Eighty-one percent (N = 245) responded to the survey, of which 64 percent were prescribed opioids. Males and females were equally represented with the mean age of 59.4 years. Of those prescribed opioids, 92 percent filled the prescription. The most commonly prescribed opioids reported by the patients that filled their prescription (N = 145) were oxycodone (36.5 percent), oxycodone/acetaminophen (28.9 percent), and tramadol (22.7 percent). The mean number of opioid pills prescribed was 20 and the mean consumption was 6.7 pills, resulting in an average of 13 retained pills. Only 3.8 percent of the patients prescribed opioids at discharge called their provider for additional analgesia. Despite the low opioid consumption patients reported high satisfaction (4.5 on scale of 0-5) with pain control. Only 10.4 percent reported that the surgeon recommended an over the counter (OTC) analgesic option. There was variability in the amount of opioids prescribed within each surgical category.

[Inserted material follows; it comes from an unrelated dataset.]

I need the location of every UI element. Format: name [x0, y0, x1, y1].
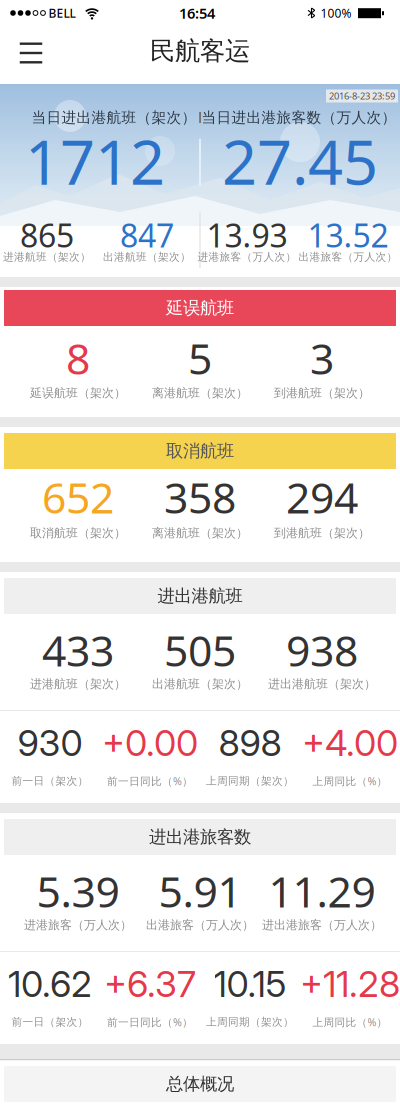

One week after outpatient surgery, patients consumed one-third of physician-prescribed opioids, yet they reported high pain management satisfaction. Our study will inform the development of a patient-centered interdisciplinary perioperative education program to more effectively tailor multimodal pain management in ambulatory surgical patients and collaterally reduce the number of retained opioids.
评估门诊环境中的处方实践和阿片类药物的使用情况,为制定基于证据的指南提供信息。
一项为期 3 个月的接受门诊开放和腹腔镜手术的成年人的前瞻性研究。出院后一周,通过电话访谈量化了开处的阿片类药物数量和使用量、疼痛控制和满意度的程度,以及是否要求额外的止痛药物。
纽约州威彻斯特县社区医院门诊手术中心。
这项研究包括了 304 名由多个专业的外科医生进行各种手术的成年人。
量化外科医生术后开处的阿片类药物与患者使用的阿片类药物的差异。
81%(N=245)的人回应了调查,其中 64%的人开了阿片类药物。男性和女性的比例相等,平均年龄为 59.4 岁。在开了阿片类药物的患者中,92%的人服用了处方。患者报告服用了最多的阿片类药物(N=145)为羟考酮(36.5%)、羟考酮/对乙酰氨基酚(28.9%)和曲马多(22.7%)。开处的阿片类药物平均数量为 20 片,平均使用量为 6.7 片,平均剩余 13 片。只有 3.8%的患者在出院时因需要额外的镇痛剂而致电医生。尽管患者报告的阿片类药物消耗量较低,但他们对疼痛控制的满意度很高(4.5 分,0-5 分)。只有 10.4%的患者报告外科医生建议使用非处方(OTC)止痛药。在每个手术类别中,开处的阿片类药物的数量存在差异。
在门诊手术后一周,患者使用了医生开处的三分之一的阿片类药物,但他们报告疼痛管理满意度很高。我们的研究将为制定以患者为中心的跨学科围手术期教育计划提供信息,以便更有效地为门诊手术患者制定多模式疼痛管理方案,并相应减少剩余阿片类药物的数量。